A word-for-word copy of the whole listing is required.

[Start of section]

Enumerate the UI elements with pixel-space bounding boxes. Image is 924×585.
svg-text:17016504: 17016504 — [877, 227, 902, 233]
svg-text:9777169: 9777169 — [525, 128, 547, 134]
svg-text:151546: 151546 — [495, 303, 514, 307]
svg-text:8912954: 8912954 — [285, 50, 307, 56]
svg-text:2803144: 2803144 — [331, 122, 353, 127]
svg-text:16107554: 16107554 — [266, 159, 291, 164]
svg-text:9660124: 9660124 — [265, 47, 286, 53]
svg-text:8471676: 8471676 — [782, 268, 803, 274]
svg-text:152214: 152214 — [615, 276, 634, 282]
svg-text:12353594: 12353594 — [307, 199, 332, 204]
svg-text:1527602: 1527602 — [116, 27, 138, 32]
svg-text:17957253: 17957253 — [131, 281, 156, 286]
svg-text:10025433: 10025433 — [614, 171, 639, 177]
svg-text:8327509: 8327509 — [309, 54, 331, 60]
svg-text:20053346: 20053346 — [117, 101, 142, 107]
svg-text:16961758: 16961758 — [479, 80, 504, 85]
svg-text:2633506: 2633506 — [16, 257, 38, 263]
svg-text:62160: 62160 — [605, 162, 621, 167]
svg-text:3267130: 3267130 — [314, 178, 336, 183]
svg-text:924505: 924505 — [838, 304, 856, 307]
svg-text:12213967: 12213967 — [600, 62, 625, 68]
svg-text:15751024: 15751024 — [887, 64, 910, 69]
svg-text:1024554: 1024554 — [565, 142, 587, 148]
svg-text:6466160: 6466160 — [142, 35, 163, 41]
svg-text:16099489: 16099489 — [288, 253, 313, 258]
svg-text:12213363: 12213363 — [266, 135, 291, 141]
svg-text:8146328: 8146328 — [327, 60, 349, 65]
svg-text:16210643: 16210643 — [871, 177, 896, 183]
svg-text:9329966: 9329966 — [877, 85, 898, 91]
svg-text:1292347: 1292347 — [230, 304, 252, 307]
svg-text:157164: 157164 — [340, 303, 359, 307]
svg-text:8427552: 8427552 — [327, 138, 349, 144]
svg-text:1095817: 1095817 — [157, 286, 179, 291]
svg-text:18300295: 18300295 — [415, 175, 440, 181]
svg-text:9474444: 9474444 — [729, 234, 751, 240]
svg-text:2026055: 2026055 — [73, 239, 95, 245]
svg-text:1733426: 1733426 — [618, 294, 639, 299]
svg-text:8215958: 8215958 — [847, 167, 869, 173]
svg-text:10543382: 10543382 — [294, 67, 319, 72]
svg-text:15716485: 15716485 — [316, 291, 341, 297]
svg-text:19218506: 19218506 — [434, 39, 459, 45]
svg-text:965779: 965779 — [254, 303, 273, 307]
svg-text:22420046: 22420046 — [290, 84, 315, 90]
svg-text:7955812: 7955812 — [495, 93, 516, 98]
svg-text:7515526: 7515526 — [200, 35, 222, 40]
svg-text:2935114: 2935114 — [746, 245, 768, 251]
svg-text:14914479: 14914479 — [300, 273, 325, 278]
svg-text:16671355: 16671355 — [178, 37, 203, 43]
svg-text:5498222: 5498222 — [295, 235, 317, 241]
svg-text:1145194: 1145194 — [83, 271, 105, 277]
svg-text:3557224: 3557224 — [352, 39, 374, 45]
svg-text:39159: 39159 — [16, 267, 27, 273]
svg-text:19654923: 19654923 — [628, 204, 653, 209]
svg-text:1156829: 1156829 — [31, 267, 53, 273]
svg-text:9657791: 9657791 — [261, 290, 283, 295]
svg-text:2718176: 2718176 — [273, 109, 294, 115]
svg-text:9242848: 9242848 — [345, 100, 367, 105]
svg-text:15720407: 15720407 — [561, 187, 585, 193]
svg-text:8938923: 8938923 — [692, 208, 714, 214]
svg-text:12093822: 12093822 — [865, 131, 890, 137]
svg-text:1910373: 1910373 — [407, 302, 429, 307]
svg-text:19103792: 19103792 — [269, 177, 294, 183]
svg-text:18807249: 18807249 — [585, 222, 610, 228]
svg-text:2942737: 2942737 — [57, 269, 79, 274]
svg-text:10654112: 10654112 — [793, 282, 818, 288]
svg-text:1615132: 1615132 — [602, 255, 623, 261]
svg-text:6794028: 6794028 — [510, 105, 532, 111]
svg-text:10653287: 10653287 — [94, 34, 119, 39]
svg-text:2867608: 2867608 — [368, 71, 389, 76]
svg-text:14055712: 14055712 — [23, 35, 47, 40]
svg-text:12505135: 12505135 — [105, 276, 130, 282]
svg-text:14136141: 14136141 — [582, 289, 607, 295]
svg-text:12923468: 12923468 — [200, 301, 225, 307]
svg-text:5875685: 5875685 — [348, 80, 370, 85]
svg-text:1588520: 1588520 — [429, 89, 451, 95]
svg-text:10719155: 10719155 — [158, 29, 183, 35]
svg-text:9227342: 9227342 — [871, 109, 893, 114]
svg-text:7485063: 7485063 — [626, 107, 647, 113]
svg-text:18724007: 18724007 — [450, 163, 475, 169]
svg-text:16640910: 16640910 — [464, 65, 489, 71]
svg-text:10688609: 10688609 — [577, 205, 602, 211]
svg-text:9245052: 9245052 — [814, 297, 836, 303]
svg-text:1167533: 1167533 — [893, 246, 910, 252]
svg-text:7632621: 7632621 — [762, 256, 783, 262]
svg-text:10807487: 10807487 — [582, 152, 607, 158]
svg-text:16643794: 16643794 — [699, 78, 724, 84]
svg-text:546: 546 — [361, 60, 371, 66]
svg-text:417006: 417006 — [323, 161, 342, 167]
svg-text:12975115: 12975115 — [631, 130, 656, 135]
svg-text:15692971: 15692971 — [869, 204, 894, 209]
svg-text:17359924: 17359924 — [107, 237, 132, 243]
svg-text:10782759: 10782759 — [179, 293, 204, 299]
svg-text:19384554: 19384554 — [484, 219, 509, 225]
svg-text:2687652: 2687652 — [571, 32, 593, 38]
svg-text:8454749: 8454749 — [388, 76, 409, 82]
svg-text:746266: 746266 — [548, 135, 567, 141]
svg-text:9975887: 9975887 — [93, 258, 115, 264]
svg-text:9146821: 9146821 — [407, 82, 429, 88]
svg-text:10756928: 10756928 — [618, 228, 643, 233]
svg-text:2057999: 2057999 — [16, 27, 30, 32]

[End of section]

- [RESULT]
Enumerate the UI elements with pixel-space bounding boxes. Image is 924×585.
svg-text:17016504: 17016504 — [877, 227, 902, 233]
svg-text:9777169: 9777169 — [525, 128, 547, 134]
svg-text:151546: 151546 — [495, 303, 514, 307]
svg-text:8912954: 8912954 — [285, 50, 307, 56]
svg-text:2803144: 2803144 — [331, 122, 353, 127]
svg-text:16107554: 16107554 — [266, 159, 291, 164]
svg-text:9660124: 9660124 — [265, 47, 286, 53]
svg-text:8471676: 8471676 — [782, 268, 803, 274]
svg-text:152214: 152214 — [615, 276, 634, 282]
svg-text:12353594: 12353594 — [307, 199, 332, 204]
svg-text:1527602: 1527602 — [116, 27, 138, 32]
svg-text:17957253: 17957253 — [131, 281, 156, 286]
svg-text:10025433: 10025433 — [614, 171, 639, 177]
svg-text:8327509: 8327509 — [309, 54, 331, 60]
svg-text:20053346: 20053346 — [117, 101, 142, 107]
svg-text:16961758: 16961758 — [479, 80, 504, 85]
svg-text:2633506: 2633506 — [16, 257, 38, 263]
svg-text:62160: 62160 — [605, 162, 621, 167]
svg-text:3267130: 3267130 — [314, 178, 336, 183]
svg-text:924505: 924505 — [838, 304, 856, 307]
svg-text:12213967: 12213967 — [600, 62, 625, 68]
svg-text:15751024: 15751024 — [887, 64, 910, 69]
svg-text:1024554: 1024554 — [565, 142, 587, 148]
svg-text:6466160: 6466160 — [142, 35, 163, 41]
svg-text:16099489: 16099489 — [288, 253, 313, 258]
svg-text:12213363: 12213363 — [266, 135, 291, 141]
svg-text:8146328: 8146328 — [327, 60, 349, 65]
svg-text:16210643: 16210643 — [871, 177, 896, 183]
svg-text:9329966: 9329966 — [877, 85, 898, 91]
svg-text:1292347: 1292347 — [230, 304, 252, 307]
svg-text:157164: 157164 — [340, 303, 359, 307]
svg-text:8427552: 8427552 — [327, 138, 349, 144]
svg-text:1095817: 1095817 — [157, 286, 179, 291]
svg-text:18300295: 18300295 — [415, 175, 440, 181]
svg-text:9474444: 9474444 — [729, 234, 751, 240]
svg-text:2026055: 2026055 — [73, 239, 95, 245]
svg-text:1733426: 1733426 — [618, 294, 639, 299]
svg-text:8215958: 8215958 — [847, 167, 869, 173]
svg-text:10543382: 10543382 — [294, 67, 319, 72]
svg-text:15716485: 15716485 — [316, 291, 341, 297]
svg-text:19218506: 19218506 — [434, 39, 459, 45]
svg-text:965779: 965779 — [254, 303, 273, 307]
svg-text:22420046: 22420046 — [290, 84, 315, 90]
svg-text:7955812: 7955812 — [495, 93, 516, 98]
svg-text:7515526: 7515526 — [200, 35, 222, 40]
svg-text:2935114: 2935114 — [746, 245, 768, 251]
svg-text:14914479: 14914479 — [300, 273, 325, 278]
svg-text:16671355: 16671355 — [178, 37, 203, 43]
svg-text:5498222: 5498222 — [295, 235, 317, 241]
svg-text:1145194: 1145194 — [83, 271, 105, 277]
svg-text:3557224: 3557224 — [352, 39, 374, 45]
svg-text:39159: 39159 — [16, 267, 27, 273]
svg-text:19654923: 19654923 — [628, 204, 653, 209]
svg-text:1156829: 1156829 — [31, 267, 53, 273]
svg-text:9657791: 9657791 — [261, 290, 283, 295]
svg-text:2718176: 2718176 — [273, 109, 294, 115]
svg-text:9242848: 9242848 — [345, 100, 367, 105]
svg-text:15720407: 15720407 — [561, 187, 585, 193]
svg-text:8938923: 8938923 — [692, 208, 714, 214]
svg-text:12093822: 12093822 — [865, 131, 890, 137]
svg-text:1910373: 1910373 — [407, 302, 429, 307]
svg-text:19103792: 19103792 — [269, 177, 294, 183]
svg-text:18807249: 18807249 — [585, 222, 610, 228]
svg-text:2942737: 2942737 — [57, 269, 79, 274]
svg-text:10654112: 10654112 — [793, 282, 818, 288]
svg-text:1615132: 1615132 — [602, 255, 623, 261]
svg-text:6794028: 6794028 — [510, 105, 532, 111]
svg-text:10653287: 10653287 — [94, 34, 119, 39]
svg-text:2867608: 2867608 — [368, 71, 389, 76]
svg-text:14055712: 14055712 — [23, 35, 47, 40]
svg-text:12505135: 12505135 — [105, 276, 130, 282]
svg-text:14136141: 14136141 — [582, 289, 607, 295]
svg-text:12923468: 12923468 — [200, 301, 225, 307]
svg-text:5875685: 5875685 — [348, 80, 370, 85]
svg-text:1588520: 1588520 — [429, 89, 451, 95]
svg-text:10719155: 10719155 — [158, 29, 183, 35]
svg-text:9227342: 9227342 — [871, 109, 893, 114]
svg-text:7485063: 7485063 — [626, 107, 647, 113]
svg-text:18724007: 18724007 — [450, 163, 475, 169]
svg-text:16640910: 16640910 — [464, 65, 489, 71]
svg-text:10688609: 10688609 — [577, 205, 602, 211]
svg-text:9245052: 9245052 — [814, 297, 836, 303]
svg-text:1167533: 1167533 — [893, 246, 910, 252]
svg-text:7632621: 7632621 — [762, 256, 783, 262]
svg-text:10807487: 10807487 — [582, 152, 607, 158]
svg-text:16643794: 16643794 — [699, 78, 724, 84]
svg-text:546: 546 — [361, 60, 371, 66]
svg-text:417006: 417006 — [323, 161, 342, 167]
svg-text:12975115: 12975115 — [631, 130, 656, 135]
svg-text:15692971: 15692971 — [869, 204, 894, 209]
svg-text:17359924: 17359924 — [107, 237, 132, 243]
svg-text:10782759: 10782759 — [179, 293, 204, 299]
svg-text:19384554: 19384554 — [484, 219, 509, 225]
svg-text:2687652: 2687652 — [571, 32, 593, 38]
svg-text:8454749: 8454749 — [388, 76, 409, 82]
svg-text:746266: 746266 — [548, 135, 567, 141]
svg-text:9975887: 9975887 — [93, 258, 115, 264]
svg-text:9146821: 9146821 — [407, 82, 429, 88]
svg-text:10756928: 10756928 — [618, 228, 643, 233]
svg-text:2057999: 2057999 — [16, 27, 30, 32]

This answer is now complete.